A powerful Python package for analyzing reports: sentiment, readability, keywords, summaries, NER, and more.
Project description
ReportAnalysis
A powerful, batteries-included Python package for analyzing reports.
Drop in any report — as a text string, PDF, Word document (.docx), or URL — and instantly get sentiment analysis, readability scores, keywords, summaries, named entities, language detection, and much more. Ships with a full CLI and export to JSON, CSV, and HTML.
Features
| Feature | Description |
|---|---|
| Sentiment Analysis | VADER + TextBlob ensemble with confidence scoring |
| Readability Scores | Flesch, Gunning Fog, SMOG, ARI — all computed offline |
| Keyword Extraction | TF-IDF keywords + RAKE multi-word keyphrases |
| Extractive Summary | Top N most informative sentences |
| Text Statistics | Word count, reading time, vocabulary richness, and more |
| Named Entity Recognition | People, Organizations, Locations via NLTK |
| Language Detection | Detects 50+ languages with ISO codes |
| Report Comparison | Cosine similarity score between two reports |
| Multi-format Loaders | Plain text, PDF, DOCX, and web URLs |
| CLI | analyze / compare / summarize subcommands |
| Export | JSON, CSV, and self-contained HTML reports |
Installation
Minimal install (core only)
pip install ReportAnalysis
Full install (with PDF, DOCX, URL loaders and all analysis features)

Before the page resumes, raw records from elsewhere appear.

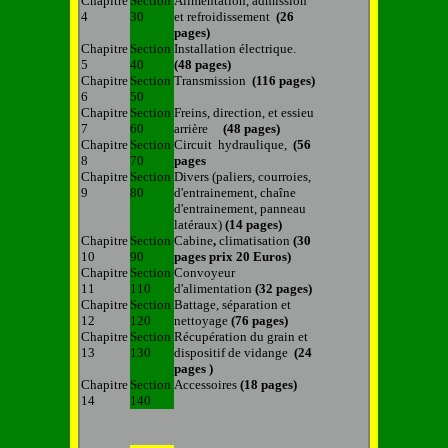
Chapitre
Section
Alimentation, admission
4
30
et refroidissement
(26
pages)
Chapitre
Section
Installation électrique.
5
40
(48 pages)
Chapitre
Section
Transmission
(116 pages)
6
50
Chapitre
Section
Freins, direction, et essieu
7
60
arrière
(48 pages)
Chapitre
Section
Circuit hydraulique,
(56
8
70
pages
Chapitre
Section
Divers (paliers, courroies,
9
80
d'entrainement, chaîne
d'entrainement, panneau
latéraux)
(14 pages)
Chapitre
Section
Cabine
,
climatisation
(30
10
90
pages prix 20 Euros)
Chapitre
Section
Convoyeur
11
110
d'alimentation
(32 pages)
Chapitre
Section
Battage, séparation et
12
120
nettoyage
(76 pages)
Chapitre
Section
Récupération du grain et
13
130
dispositif de vidange
(24
pages )
Chapitre
Section
Accessoires
(18 pages)
14
140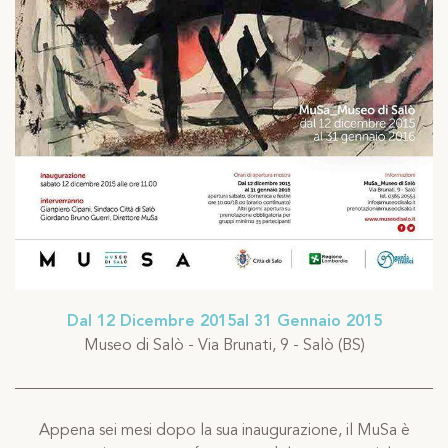
Dal 12 Dicembre 2015al 31 Gennaio 2015
Museo di Salò - Via Brunati, 9 - Salò (BS)
Appena sei mesi dopo la sua inaugurazione, il MuSa è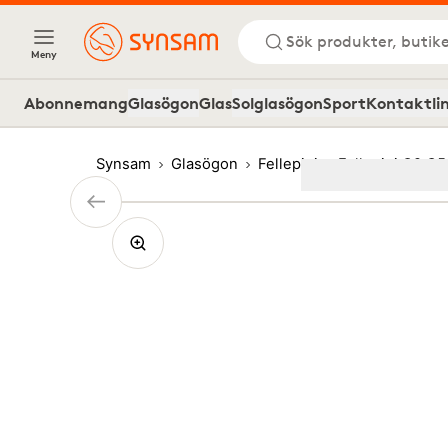
Sök produkter, butike
Meny
Abonnemang
Glasögon
Glas
Solglasögon
Sport
Kontaktli
Synsam
Glasögon
Fellepini
Fellepini O9 C
Image
1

pip install "ReportAnalysis[full]"
Quick Start
From a text string
from report_analysis import ReportAnalyzer
ra = ReportAnalyzer("The quarterly results exceeded all expectations. Revenue grew 30%.")
result = ra.analyze()
result.show() # Prints a formatted report to the terminal
From a file
from report_analysis import ReportAnalyzer
# Supports .txt, .pdf, .docx
ra = ReportAnalyzer("annual_report.pdf")
result = ra.analyze()
print(result.sentiment.label) # "positive"

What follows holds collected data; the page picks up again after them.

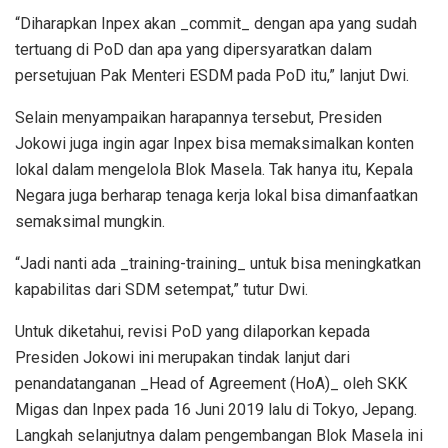
“Diharapkan Inpex akan _commit_ dengan apa yang sudah
tertuang di PoD dan apa yang dipersyaratkan dalam
persetujuan Pak Menteri ESDM pada PoD itu,” lanjut Dwi.
Selain menyampaikan harapannya tersebut, Presiden
Jokowi juga ingin agar Inpex bisa memaksimalkan konten
lokal dalam mengelola Blok Masela. Tak hanya itu, Kepala
Negara juga berharap tenaga kerja lokal bisa dimanfaatkan
semaksimal mungkin.
“Jadi nanti ada _training-training_ untuk bisa meningkatkan
kapabilitas dari SDM setempat,” tutur Dwi.
Untuk diketahui, revisi PoD yang dilaporkan kepada
Presiden Jokowi ini merupakan tindak lanjut dari
penandatanganan _Head of Agreement (HoA)_ oleh SKK
Migas dan Inpex pada 16 Juni 2019 lalu di Tokyo, Jepang.
Langkah selanjutnya dalam pengembangan Blok Masela ini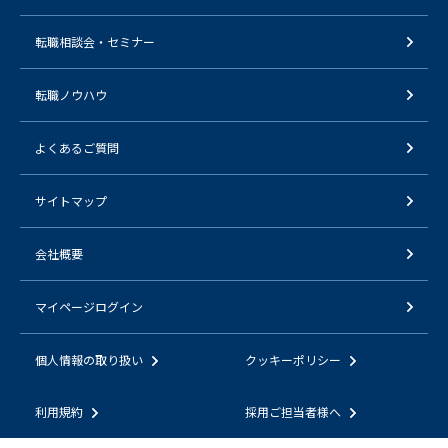
転職相談会・セミナー
転職ノウハウ
よくあるご質問
サイトマップ
会社概要
マイページログイン
個人情報の取り扱い
クッキーポリシー
利用規約
採用ご担当者様へ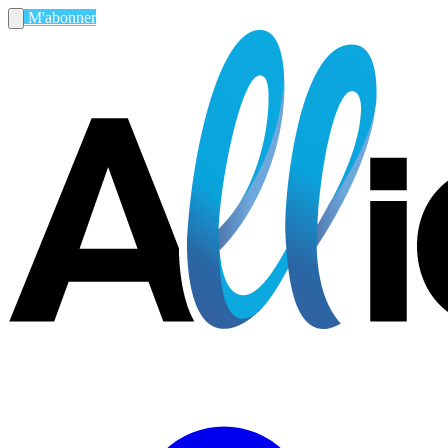
M'abonner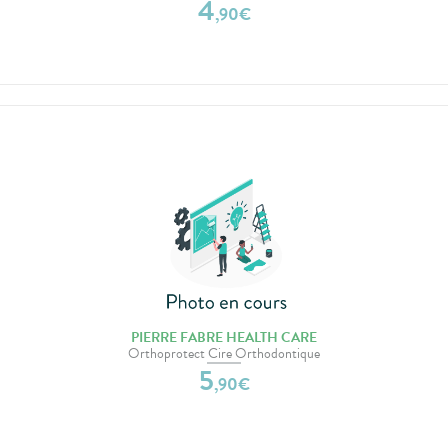
4
,
90
€
PIERRE FABRE HEALTH CARE
Orthoprotect Cire Orthodontique
5
,
90
€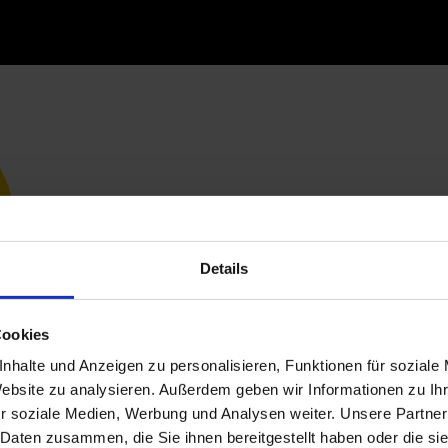
Details
Cookies
nhalte und Anzeigen zu personalisieren, Funktionen für soziale
Website zu analysieren. Außerdem geben wir Informationen zu I
r soziale Medien, Werbung und Analysen weiter. Unsere Partner
 Daten zusammen, die Sie ihnen bereitgestellt haben oder die s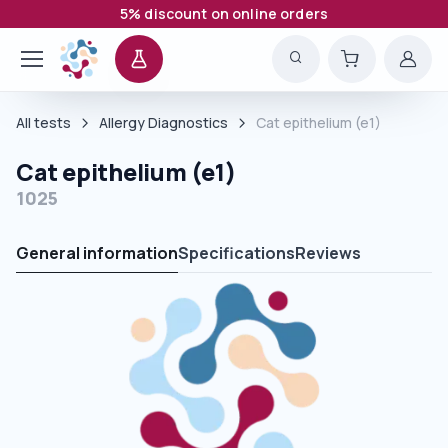
5% discount on online orders
All tests
Allergy Diagnostics
Cat epithelium (e1)
Cat epithelium (e1)
1025
General information
Specifications
Reviews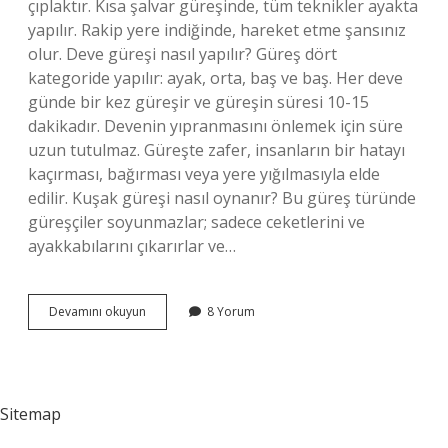
çıplaktır. Kısa şalvar güreşinde, tüm teknikler ayakta
yapılır. Rakip yere indiğinde, hareket etme şansınız
olur. Deve güreşi nasıl yapılır? Güreş dört
kategoride yapılır: ayak, orta, baş ve baş. Her deve
günde bir kez güreşir ve güreşin süresi 10-15
dakikadır. Devenin yıpranmasını önlemek için süre
uzun tutulmaz. Güreşte zafer, insanların bir hatayı
kaçırması, bağırması veya yere yığılmasıyla elde
edilir. Kuşak güreşi nasıl oynanır? Bu güreş türünde
güreşçiler soyunmazlar; sadece ceketlerini ve
ayakkabılarını çıkarırlar ve…
Şalvar
Devamını okuyun
8 Yorum
Güreşi
Nasıl
Yapılır
Sitemap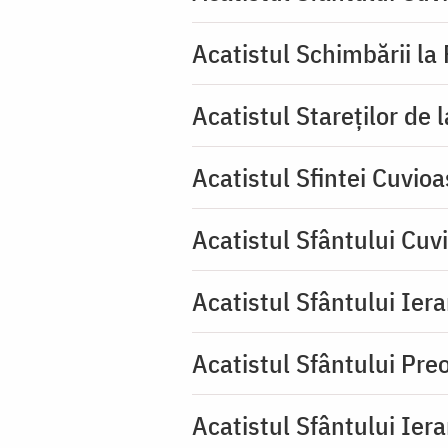
Acatistul Schimbării la
Acatistul Stareţilor de 
Acatistul Sfintei Cuvioa
Acatistul Sfântului Cuv
Acatistul Sfântului Iera
Acatistul Sfântului Pr
Acatistul Sfântului Ier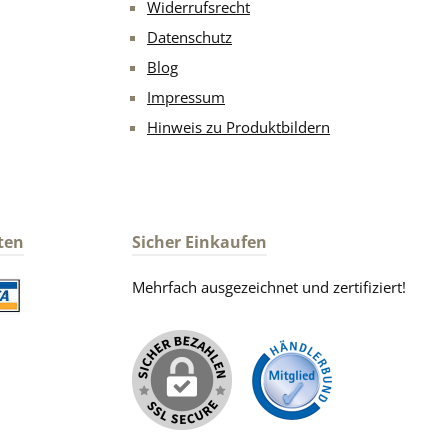
Widerrufsrecht
Datenschutz
Blog
Impressum
Hinweis zu Produktbildern
ten
Sicher Einkaufen
Mehrfach ausgezeichnet und zertifiziert!
iertes Bild 2
iertes Bild 1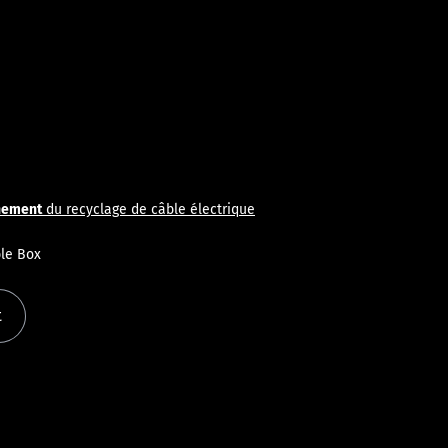
nement
du recyclage de câble électrique
ble Box
t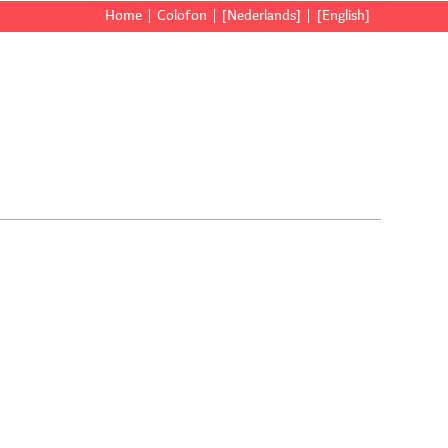
Home
Colofon
[Nederlands]
[English]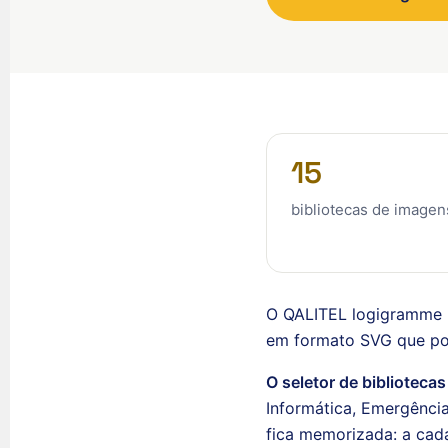
15
bibliotecas de imagen
O QALITEL logigramme n
em formato SVG que pode
O seletor de bibliotecas
Informática, Emergênci
fica memorizada: a cada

print(result.readability.grade_level) # "College"
print(result.keywords.top_keywords[:5])
result.export("analysis.html") # Export as a standalone HTML report
From a URL
ra = ReportAnalyzer(url="https://example.com/annual-report")
result = ra.analyze()
result.export("results.json")
From a DOCX file
ra = ReportAnalyzer("report.docx")
result = ra.analyze()
print(result.summary.text)
Run only specific modules
result = ra.analyze(
include=["sentiment", "readability", "keywords"],
top_keywords=15,
summary_sentences=5,
)
Compare two reports
ra1 = ReportAnalyzer("Q1 report text here...")
ra2 = ReportAnalyzer("Q2 report text here...")

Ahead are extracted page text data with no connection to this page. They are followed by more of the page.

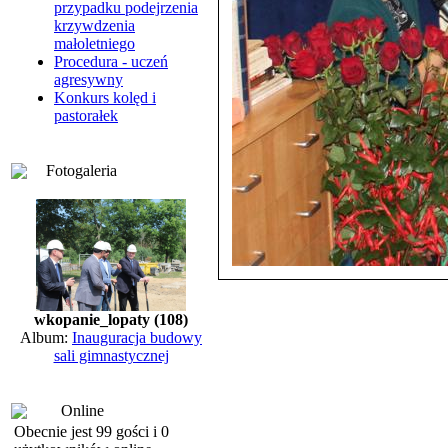
przypadku podejrzenia
krzywdzenia
małoletniego
Procedura - uczeń
agresywny
Konkurs kolęd i
pastorałek
Fotogaleria
wkopanie_lopaty (108)
Album:
Inauguracja budowy
sali gimnastycznej
Online
Obecnie jest 99 gości i 0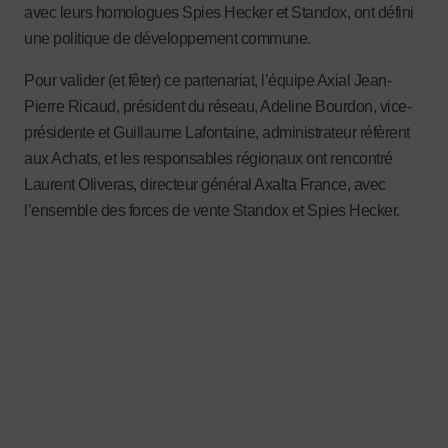
avec leurs homologues Spies Hecker et Standox, ont défini
une politique de développement commune.
Pour valider (et fêter) ce partenariat, l’équipe Axial Jean-
Pierre Ricaud, président du réseau, Adeline Bourdon, vice-
présidente et Guillaume Lafontaine, administrateur réfèrent
aux Achats, et les responsables régionaux ont rencontré
Laurent Oliveras, directeur général Axalta France, avec
l’ensemble des forces de vente Standox et Spies Hecker.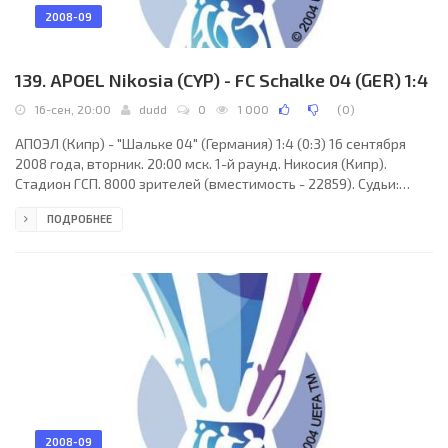
2008-09
139. APOEL Nikosia (CYP) - FC Schalke 04 (GER) 1:4
16-сен, 20:00
dudd
0
1 000
(
0
)
АПОЭЛ (Кипр) - "Шальке 04" (Германия) 1:4 (0:3) 16 сентября
2008 года, вторник. 20:00 мск. 1-й раунд. Никосия (Кипр).
Стадион ГСП. 8000 зрителей (вместимость - 22859). Судьи:
Роберт Малек (Катовице, Польша), Кжиштоф Мырмус, Конрад
ПОДРОБНЕЕ
Сапела (оба - Польша). Резервный: Хуберт Сейевич (Польша).
АПОЭЛ: Михалис Морфис, Йост Брурс, Параскевас Христу, Нуну
Мораиш, Саввас Пурсайтидис (Ненад Миросавлевич, 65),
Алтын Хакши, Консантинос Хараламбидес, Камил Косовски
(Бенджамин Онвуачи, 83), Элиу Пинту,
2008-09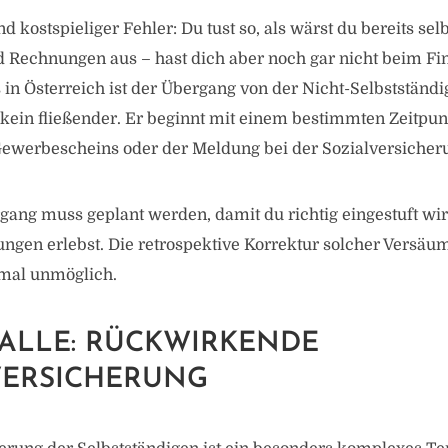
d kostspieliger Fehler: Du tust so, als wärst du bereits selbs
 Rechnungen aus – hast dich aber noch gar nicht beim F
 in Österreich ist der Übergang von der Nicht-Selbstständig
 kein fließender. Er beginnt mit einem bestimmten Zeitpunk
werbescheins oder der Meldung bei der Sozialversicher
gang muss geplant werden, damit du richtig eingestuft wir
gen erlebst. Die retrospektive Korrektur solcher Versäum
mal unmöglich.
FALLE: RÜCKWIRKENDE
VERSICHERUNG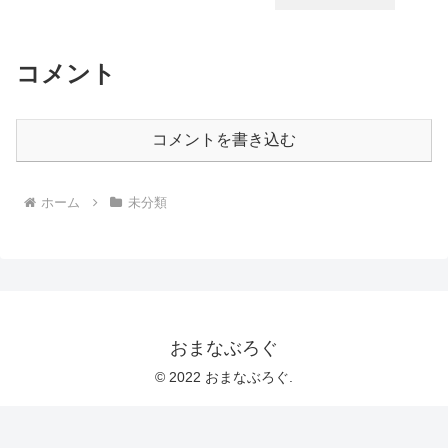
コメント
コメントを書き込む
ホーム
未分類
おまなぶろぐ
© 2022 おまなぶろぐ.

comparison = ra1.compare_with(ra2)
print(f"Similarity: {comparison.similarity_score:.1%}") # e.g. "72.3%"
print(comparison.similarity_label) # "Similar"
print("Common words:", comparison.common_words[:10])
Export results
result.export("analysis.json") # Machine-readable JSON
result.export("analysis.csv") # Spreadsheet-friendly CSV
result.export("analysis.html") # Standalone HTML report
CLI Usage
# Analyze a file
report-analysis analyze report.pdf
# Analyze from a URL
report-analysis analyze --url https://example.com/annual-report
# Read from stdin
echo "Revenue increased by 30% this quarter." | report-analysis analyze -
# Run only specific modules
report-analysis analyze report.txt --include sentiment --include keywords
# Export results to HTML
report-analysis analyze report.pdf --export html --output results.html
# Compare two reports
report-analysis compare q1.pdf q2.pdf
# Summarize with 10 sentences
report-analysis summarize report.docx --sentences 10
# Show help
report-analysis --help
report-analysis analyze --help
API Reference
ReportAnalyzer(source="", *, url="")
| Parameter | Type | Description |
|---|---|---|
source |
str |
Raw text string, or a path to a .txt, .pdf, or .docx file |
url |
str |
URL to fetch and analyze (keyword-only argument) |
.analyze(include=None, summary_sentences=5, top_keywords=20)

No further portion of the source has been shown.